VATICAN CITY (CNS) -- As the bishops and faithful of Sicily remembered St. John Paul II's visit in 1993 and, especially, his "prophetic invective" against the Mafia, Pope Francis urged them to continue the fight against organized crime.

In a brief message read at a Mass in Agrigento, Italy, May 9, Pope Francis told the people that evil "is fought with the daily, meek and courageous practice of the Gospel."

The papal message and the Mass marked 25 years since the visit of St. John Paul when, at the end of a Mass in Agrigento, as ushers prepared to remove the microphone from the altar, St. John Paul took hold of it and spoke extemporaneously about the criminal underworld. 

The pope had said Sicilians were being held hostage by a minority criminal culture, and he described the Mafia as "a culture of death, profoundly inhuman, anti-Gospel, an enemy of human dignity and civil peace.''

His voice ringing with anger and his hand clenched in a fist, St. John Paul declared: "In the name of Christ, I say to those responsible: Convert! One day you will face the judgment of God!''

Pope John Paul II described the Mafia as "a culture of death, profoundly inhuman, anti-Gospel, an enemy of human dignity and civil peace.''

In addition to the commemorative Mass, the regional bishops' conference of Sicily published a pastoral letter titled, "Convert," reminding people that St. John Paul had prayed for "harmony in this land. Harmony without deaths, without assassinations, without fear, without threats, without victims."

The bishops urged Sicilians to reread St. John Paul's speeches in Sicily and to recognize that while his call to conversion was addressed in a sharp way to those involved in organized crime, it also was a call to all the region's people to rediscover and reaffirm the noblest parts of their heritage and stand up to evil and corruption.

The Mafia is not only a sign of "very serious crime, but also of a disastrous cultural deficit and, consequently, a blatant betrayal of the history of Sicily," the bishops said. It is a sign of a "spiritual anemia" and a "fatal crack in religious virtues."

The bishops acknowledged that the church in Sicily had often been an accomplice of the Mafia by omission -- not condemning Mafia activity clearly enough and maintaining silence when known Mafia members approached the church for sacraments.

Statements by bishops affirming that Mafia members have excommunicated themselves are reported in the media, but seem to have no lasting impact, the bishops said.

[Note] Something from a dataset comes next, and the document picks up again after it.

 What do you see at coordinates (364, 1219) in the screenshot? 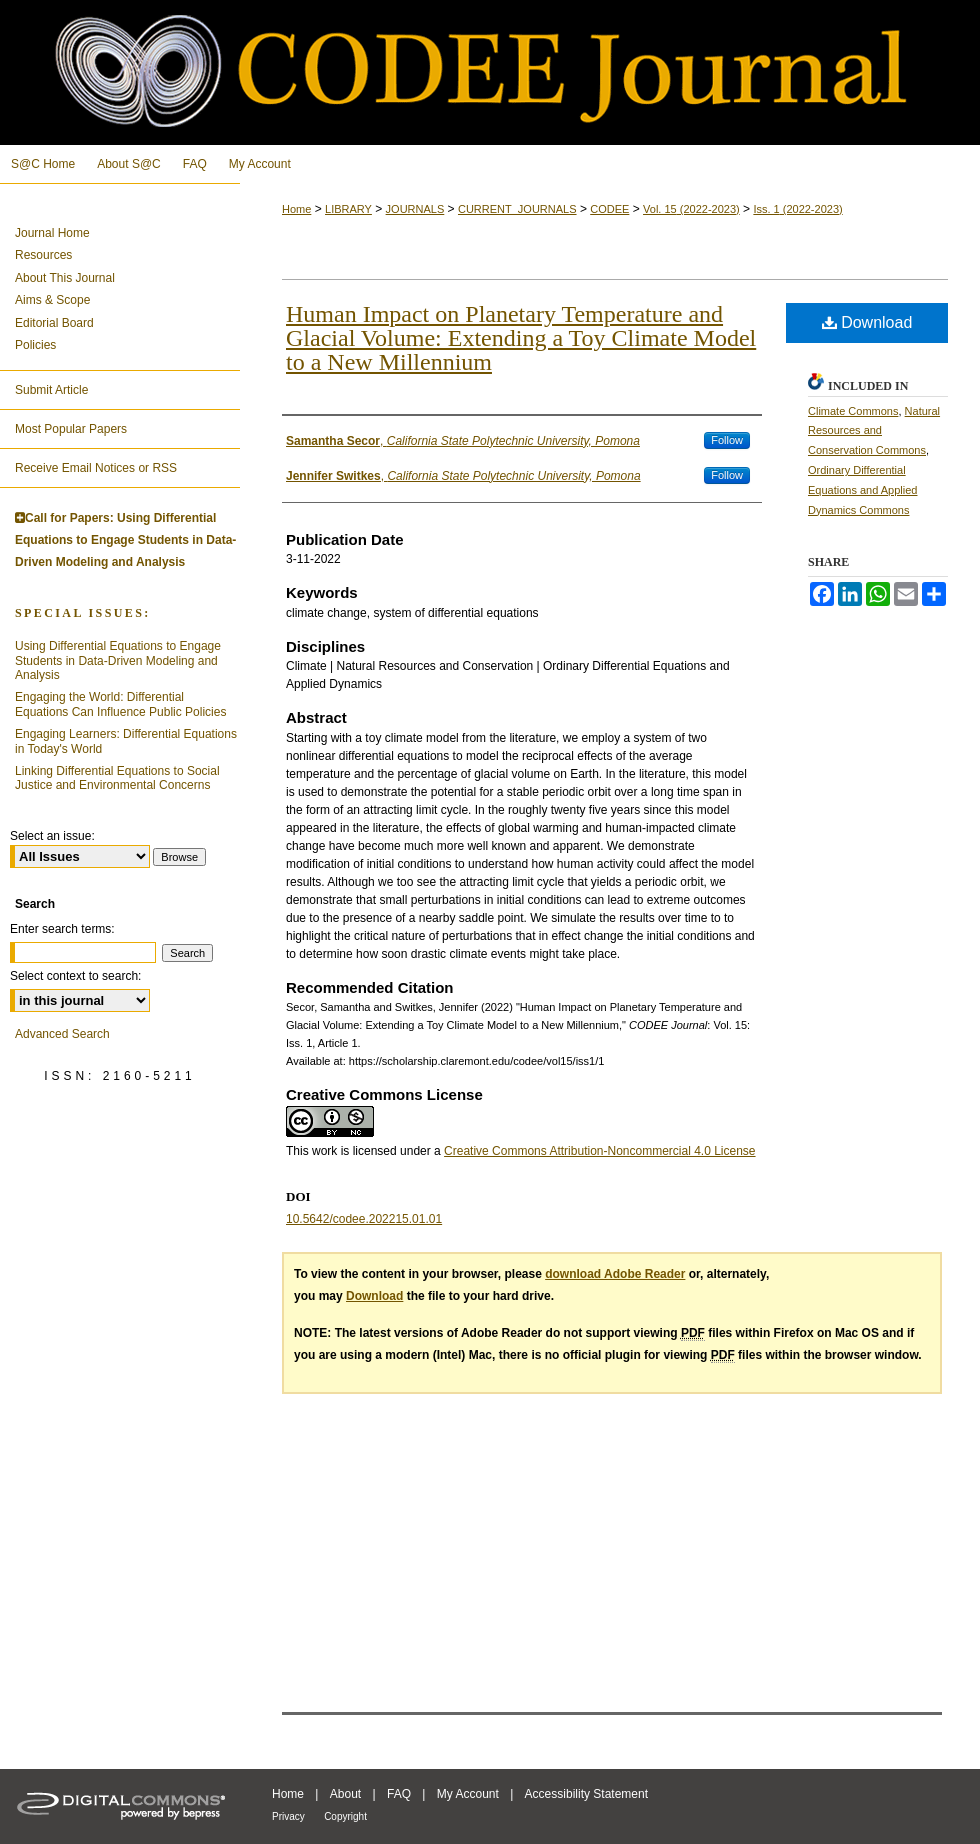 I see `10.5642/codee.202215.01.01` at bounding box center [364, 1219].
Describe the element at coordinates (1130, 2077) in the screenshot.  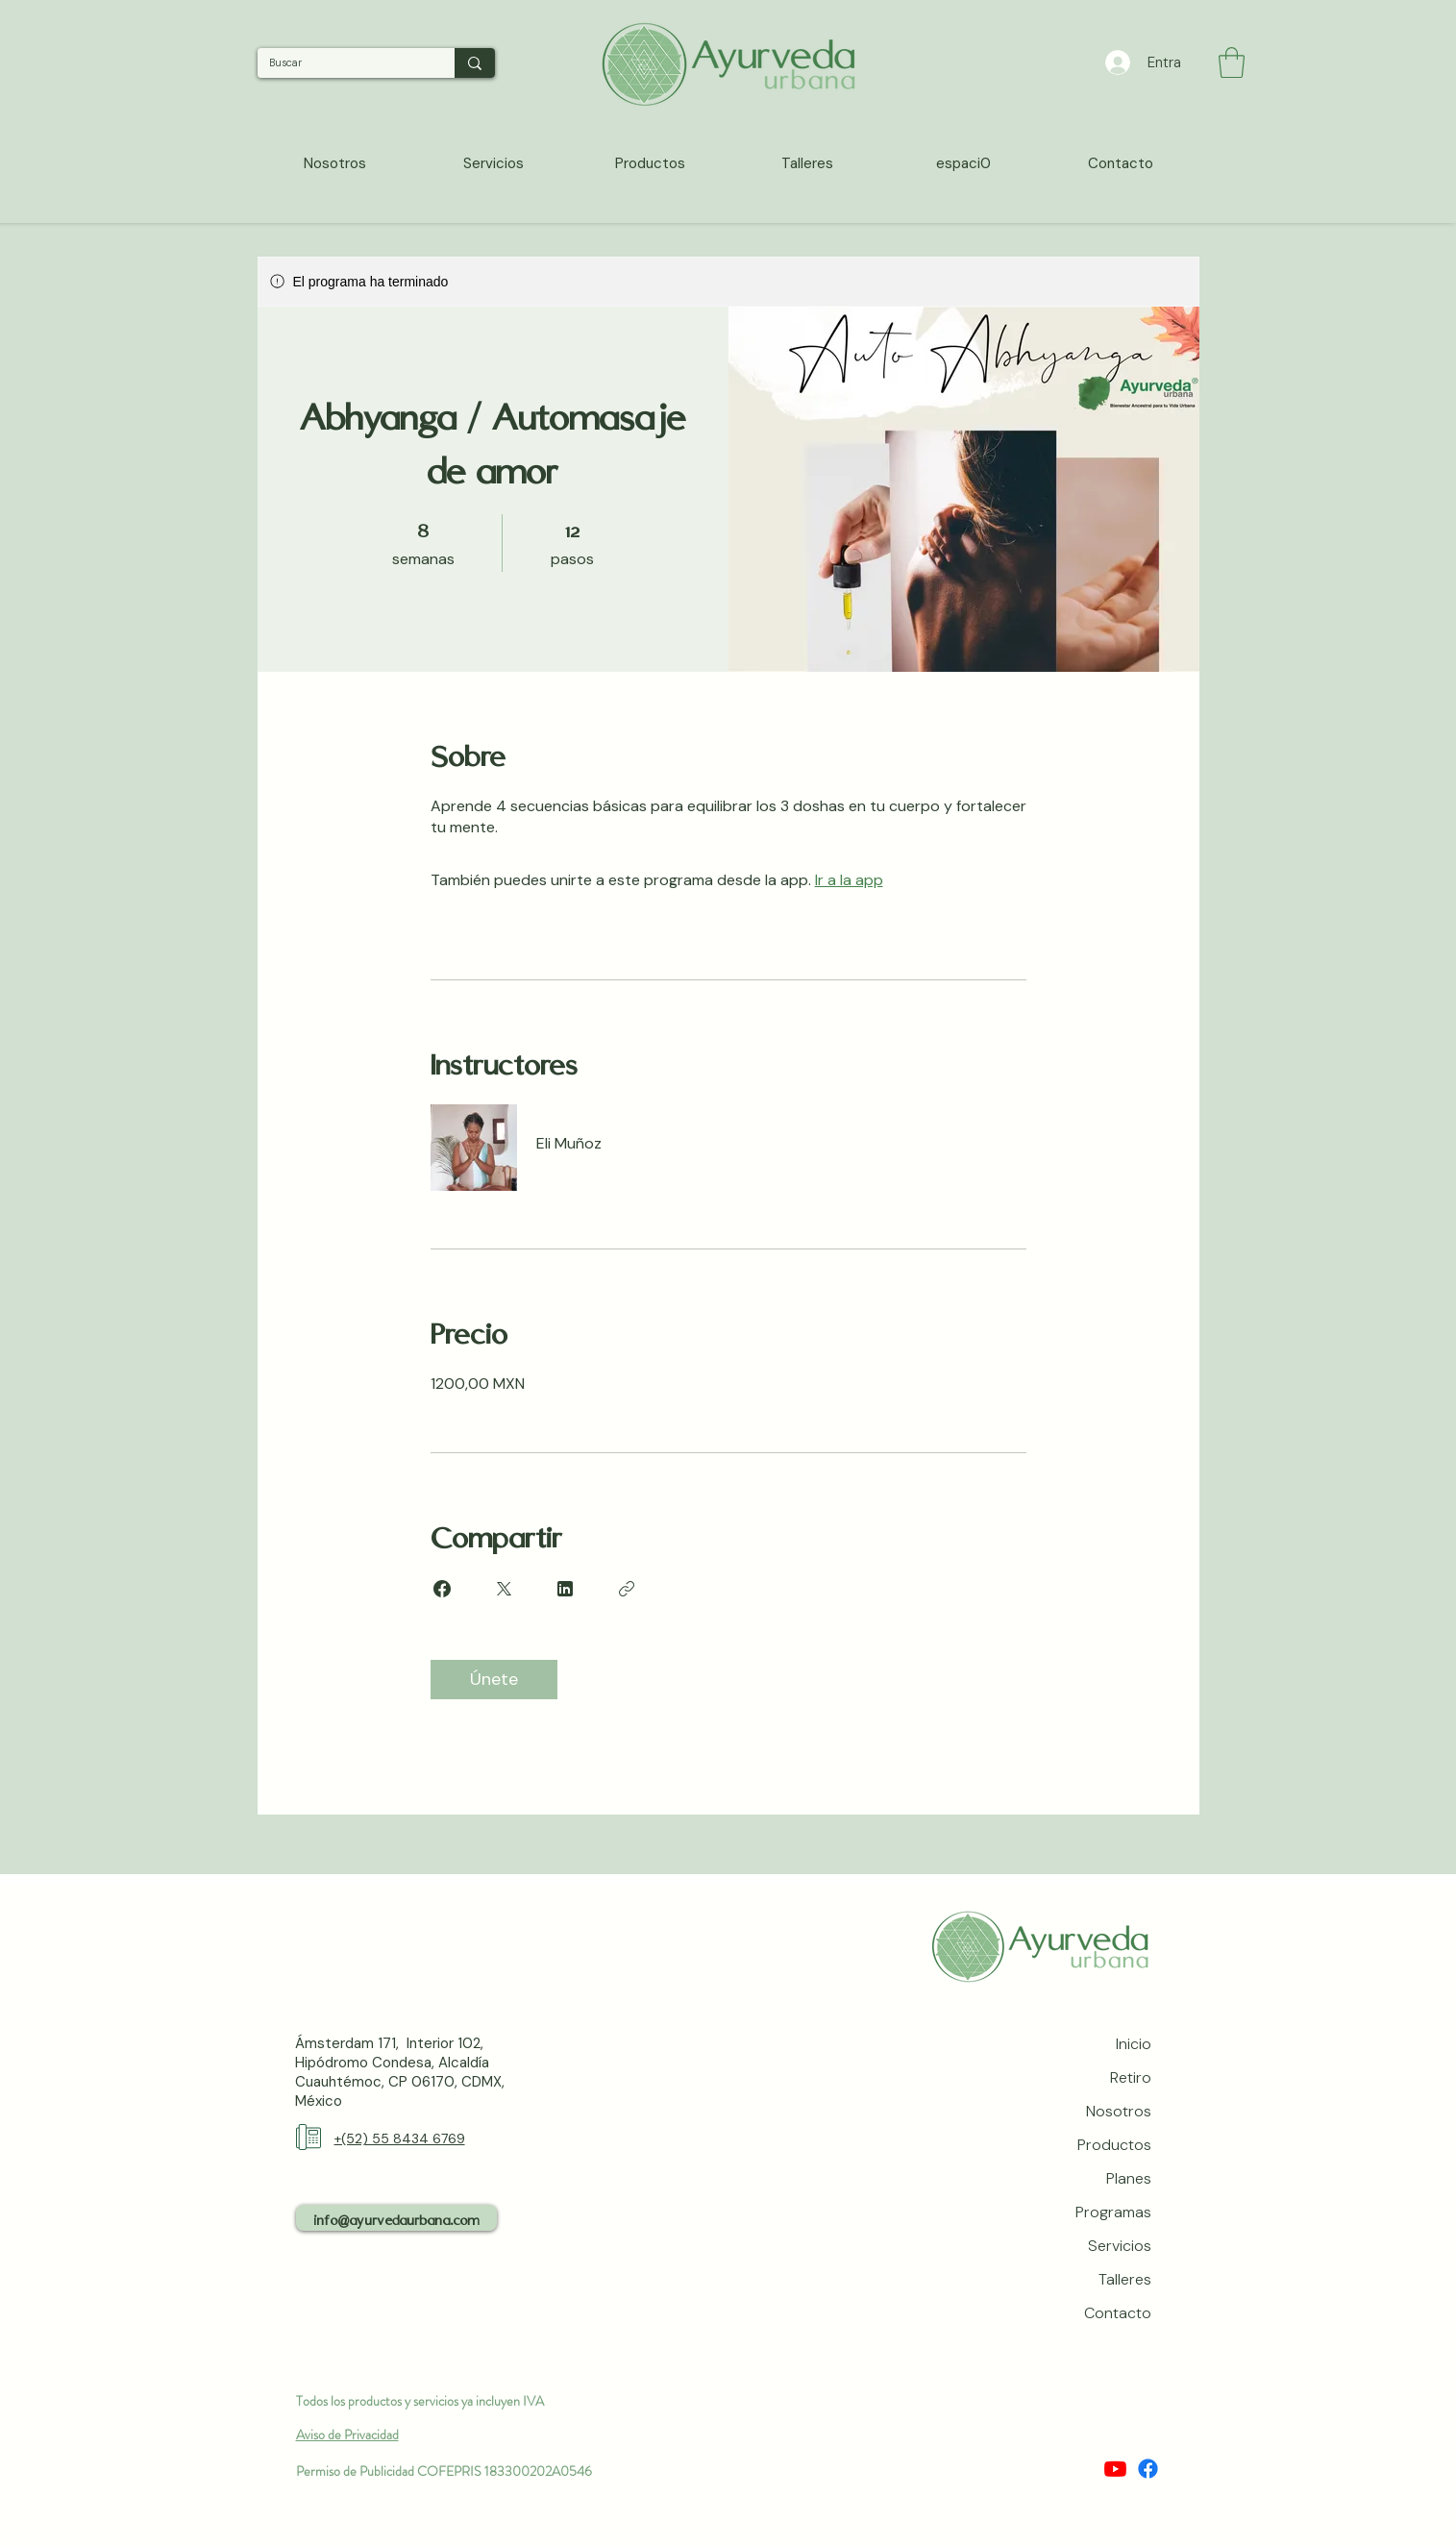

The excommunication is still in force, the bishops said. "Those who prefer to be entrenched in sin and walk the dead-end path of corruption condemn themselves."

But what is most worrying, they said, is that "the Christian discourse about the Mafia for too long has remained just on paper and for decades has not been and is not translated into an educational spirit able to raise up new generations of believers."